LA CRIADA QUE CONTRATÉ YA ESTABA CASADA CON MI ESPOSO

Durante los primeros dos días, ella hizo todo con normalidad.
Pero al tercer día, algo cambió.

Esa noche, regresé del trabajo antes que mi esposo. Al entrar en el coche, noté a Milca caminando hacia la puerta de entrada. Su rostro estaba serio, y no podía saber lo que pensaba.
Se quedó allí, con los brazos cruzados, los ojos fijos en mí… como si hubiera estado esperando este momento.
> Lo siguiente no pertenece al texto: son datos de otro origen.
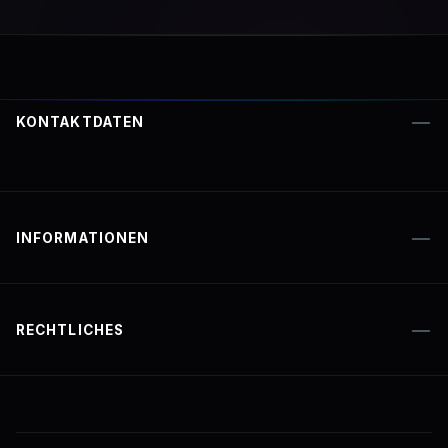
KONTAKTDATEN
INFORMATIONEN
RECHTLICHES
“¡Disculpa! Solo para que lo sepas, ¡no soy una criada! ¡Pon eso en claro, tengo los mismos derechos en esta casa que tú!”
Su voz resonó con firmeza, ni siquiera me dejó llegar a la puerta antes de estallar.
Me congelé, mi bolso seguía colgado de mi hombro. Había llegado a casa emocionada, incluso le compré un par de vestidos. No podía creer lo que acababa de escuchar.
Miré alrededor. ¿Le estaba hablando a alguien más?
Pero no había nadie. Solo ella. Y yo.
Entrecerré los ojos. “¿Milca? ¿Estás bien? ¿A quién exactamente le estás hablando?”
Ella dio dos pasos firmes hacia adelante. “A ti, por supuesto. ¿A quién más? Durante dos días me he quedado callada, observando todo en esta casa. Pero eso no significa que sea tonta.”
Parpadeé, sorprendida. “¿Qué?… ¿Qué estás diciendo?”
Ella levantó la voz nuevamente, su dedo señalándome en la cara.
“Que hoy sea el último día que me digas, ‘haz esto, haz aquello’. No estoy aquí para servirte.”
Grité, “¡¿Perdón?! ¡¿Estás loca?! ¿Cómo te atreves a hablarme así?! ¿Te parezco tu compañera de juego?”
Ella sonrió con astucia y puso los ojos en blanco, “Ya te lo dije, NO soy una criada… tenemos los mismos derechos en esta casa. De ahora en adelante, las responsabilidades se compartirán por igual. Tú haces tu parte, yo haré la mía. Sin ofensas, y si tienes un problema con eso… entonces recoge tus cosas y vete.”
Antes de que pudiera decir una palabra, se dio la vuelta y entró en la sala como si nada hubiera pasado. Se sentó como si fuera la dueña del lugar. Cruzó las piernas, metió chicle en la boca y comenzó a masticar ruidosamente, con los ojos fijos en la televisión.
Me quedé allí, atónita. Mis ojos estaban bien abiertos, mis labios temblaban.
¿Estaba soñando?
¿Una criada? ¿Hablándome con tal descaro? ¿Diciéndome que me fuera? ¿¡En la casa de mi propio esposo!?
Esto tenía que ser una broma. Una muy mala.
Corrí hacia ella. “¿Quién te crees que eres?! ¿Sabes qué? Hoy será tu último día en esta casa. Te vas de vuelta a tu pueblo, o a donde sea que hayas venido. ¿¡Me oyes?! ¡Estúpida!”
Ella se levantó, su expresión oscura.
“¿Qué acabas de llamarme?” preguntó fríamente. “Esta debería ser la última vez que abras la boca para insultarme, si lo intentas de nuevo, no te gustará lo que pase después.”
No podía creerlo.
“¡Milca, ya basta! Ve dentro, recoge tus cosas y vete. ¡No me importa si tienes que caminar! ¡Solo vete, antes de que lo pierda todo!”
Ella aplaudió lentamente y se rió.
“¿Me estás hablando a mí o a ti misma?” dijo. “Esta casa también me pertenece a mí. Mételo en tu cabeza. Sabes eso… y sabes lo que eso significa.”
Ya no pude soportarlo más. Mis manos temblaban mientras sacaba mi teléfono y marcaba el número de Jude.
Este sinsentido ya había ido demasiado lejos. Tenía que regresar. Necesitaba que me explicara. ¿Quién era exactamente esta chica? ¿Y por qué hablaba como si fuera la dueña de todo? Una cosa estaba clara, Milca tenía que irse. No iba a ceder. No hoy. No en mi propia casa.
El teléfono sonó.
Una vez.
Dos veces.
No contestaba.
Mientras tanto, ella seguía masticando su chicle, sonriendo como si todo esto fuera una broma.
Marcó de nuevo.
Esta vez, contestó.
“Jude,” dije, mi voz temblando. “Tienes que venir a casa. Ahora.”